The so-called “Dark Ages” produced literature, art, music and architecture focused entirely on God, and human beings who were flawed in an immoral world. This was the period of Gothic architecture: terrifying and imposing on the outside; uplifting and glorious inside.
The Renaissance saw a general return to the classical worldview. The visual arts became less stylized by the rules of iconography and more stylized by a desire to reflect human perfection as understood by the ancients. Music was made a bit more complicated than the simple, utilitarian chant of the Middle Ages, reflecting the Classical understanding of music as a form of mathematics. Architecture was not directly classical per se but some Greek aspects were returned to architecture. The greatest Renaissance writers drew from classical mythology or the rules of classical drama.
Then the 17th century brought a Puritan flair to the visual arts, while music focused on God. Thus, Bach could say everything he wrote was a prayer–because even instrumental music was understood to express a code that, like a Gothic cathedral, raised the soul up towards God.
The 18th century saw the period we call “classical” or neo-Classical: architecture that was mathematical and balanced, per Greek principles as then understood. The visual arts, like those of the Renaissance, evoked classical norms. Pagan imagery began to be revisited. Music was more strongly mathematical and less otherworldly.
Then came the period we call Romantic. Interestingly, C. S. Lewis considered Jane Austen as the last truly Western author. The Romantic (i.e., “of Rome”) period in Protestant Europe involved a quest for the “past,” but it was a blend of the “Past” of paganism as well as the “past” as well as a fascination with Catholicism and the purported tendency of people in “Romance” (i.e., Latinate) countries to engage in lots of adultery and fornication, lending to the terms “Romance” and “Romantic” becoming associated with affairs of the heart rather than a group of cultures. Interestingly, this is the same time the term “Latin America” was coined as a way to unite French, Spanish and Portuguese colonies against the new United States and the remaining British colonies.

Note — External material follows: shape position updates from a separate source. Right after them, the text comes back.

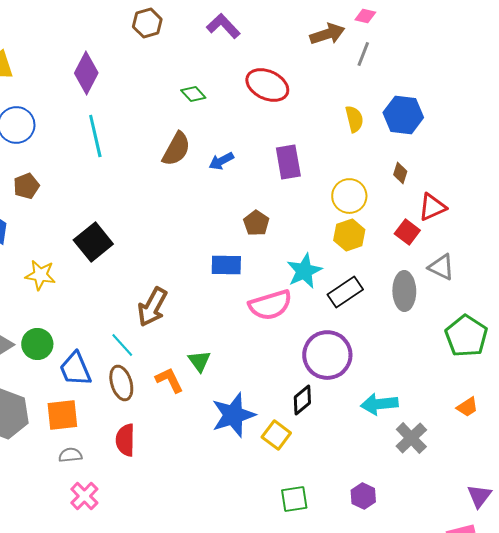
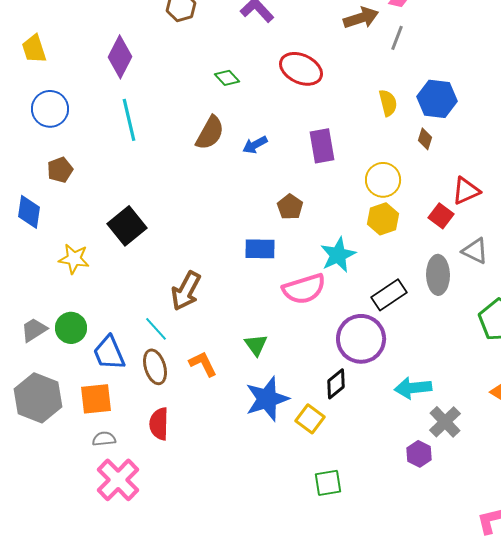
brown diamond: (400, 173) -> (425, 139), moved
black rectangle: (345, 292) -> (389, 295), moved
green triangle: (199, 361) -> (256, 345), moved
pink cross: (84, 496) -> (118, 480), size x1.5
purple hexagon: (363, 496) -> (419, 454), moved

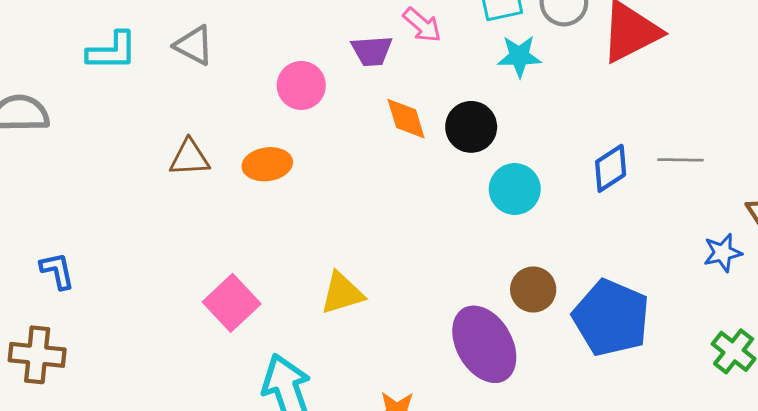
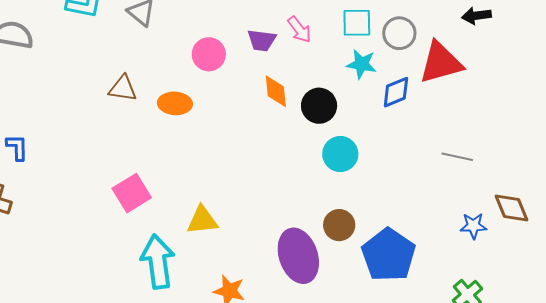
blue diamond: (611, 168) -> (396, 92), moved
yellow triangle: (342, 293) -> (202, 220), moved

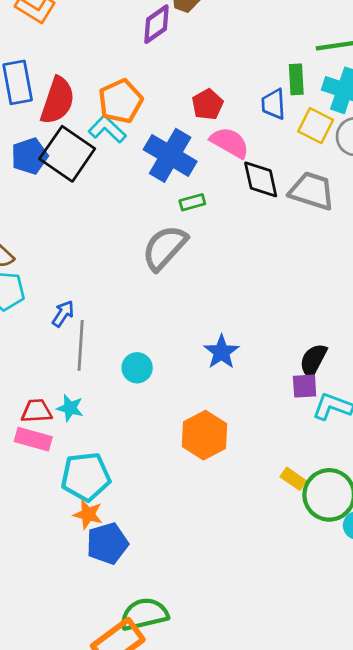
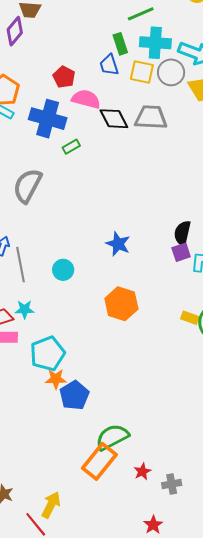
gray semicircle: (165, 248) -> (28, 186), moved

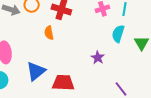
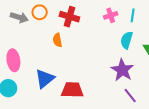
purple star: (98, 58) -> (122, 70), moved, size x1.6

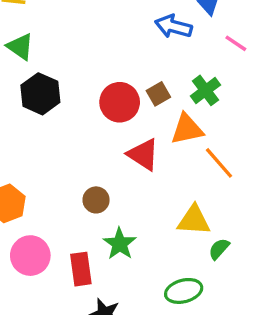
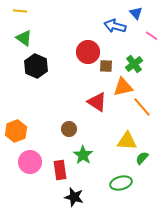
brown square: (158, 94) -> (106, 66), turned 32
red circle: (120, 102) -> (88, 52), moved

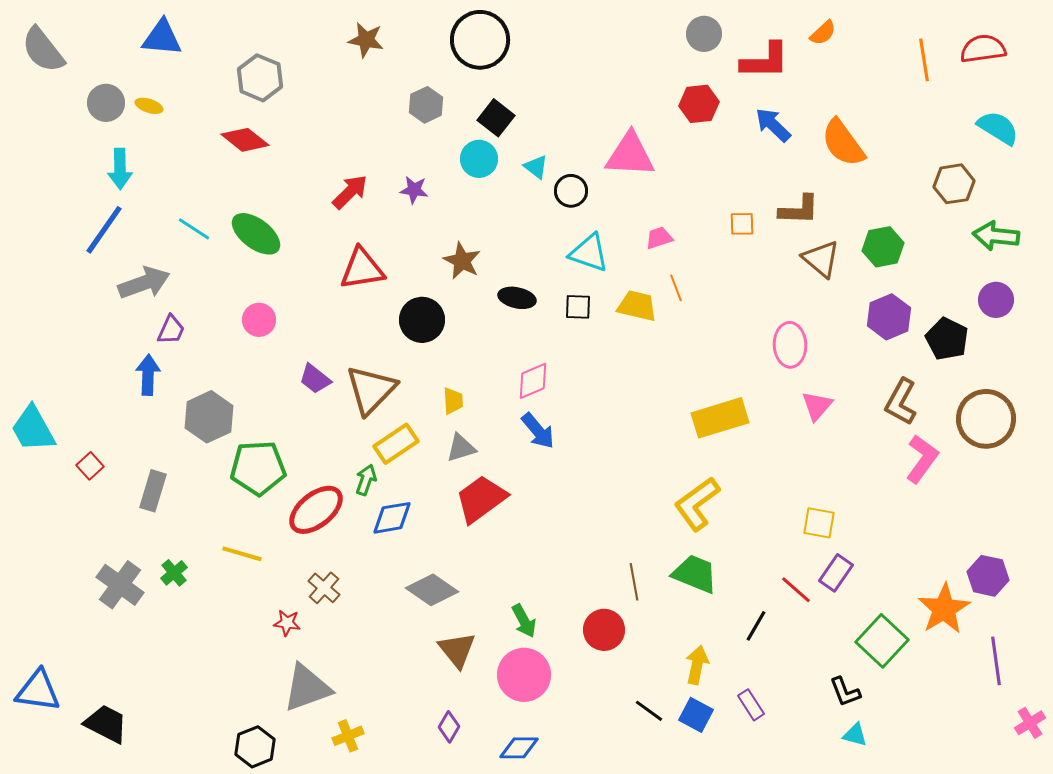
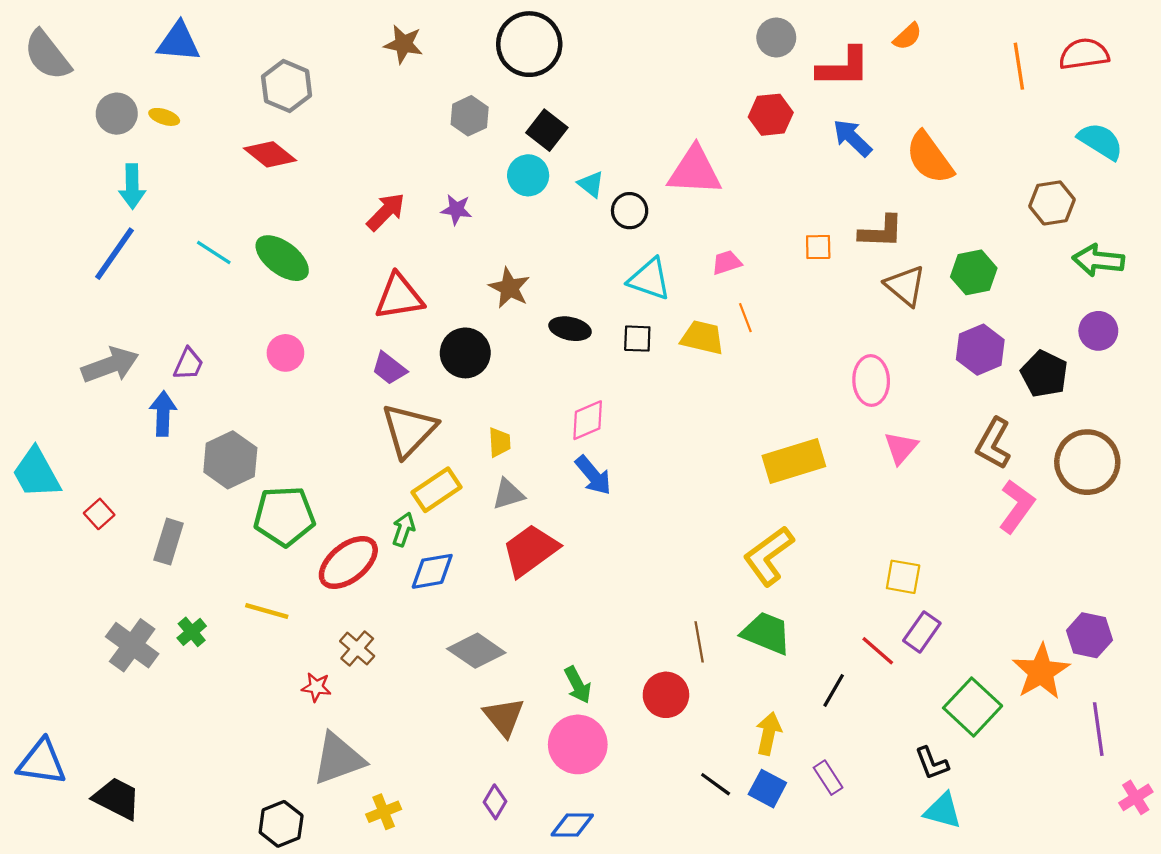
gray arrow: (144, 283) -> (110, 365), moved
purple trapezoid: (315, 379) -> (389, 368), moved
cyan triangle: (855, 735) -> (943, 811), size x1.4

Literature evoked the beauty of nature as well as the quest for God. It also evoked a fascination with the creepy old buildings, the mysterious Catholic past (now thoroughly ensconced in the Protestant imagination as a form of pagan witchcraft, masquerading as “Christianity”) and thus gave us the term “Gothic” as no longer meaning a style of religious art and architecture coming from Germany but now a form of “Romance” focusing on the grotesque and even macabre.
After the Romantic period there was a general shift towards nihilism, which is what Lewis gets at in “De Descriptione Temporum” when he says the above about Austen. Someone once said that “music died with Nietzsche’s God.”
Romanticism gave way to “Realism,” which still had a bit of the Gothic hope in its negative portrayal of life, but that quickly gave way to the gargoyles of “Naturalism” in art and literature. Music came to be atonal and discordant.
This is why simple worldliness of much “contemporary” music, like that of modern art and architecture, is ill-fitting the grandeur of God. Though the attempt to redeem the modern world has its place, slapping “God” and “morality” onto otherwise postmodern literature and music is like Chesterton’s islanders, after burying their temple in gargoyles, saints and angels on top of the gargoyles rather than getting rid of the gargoyles.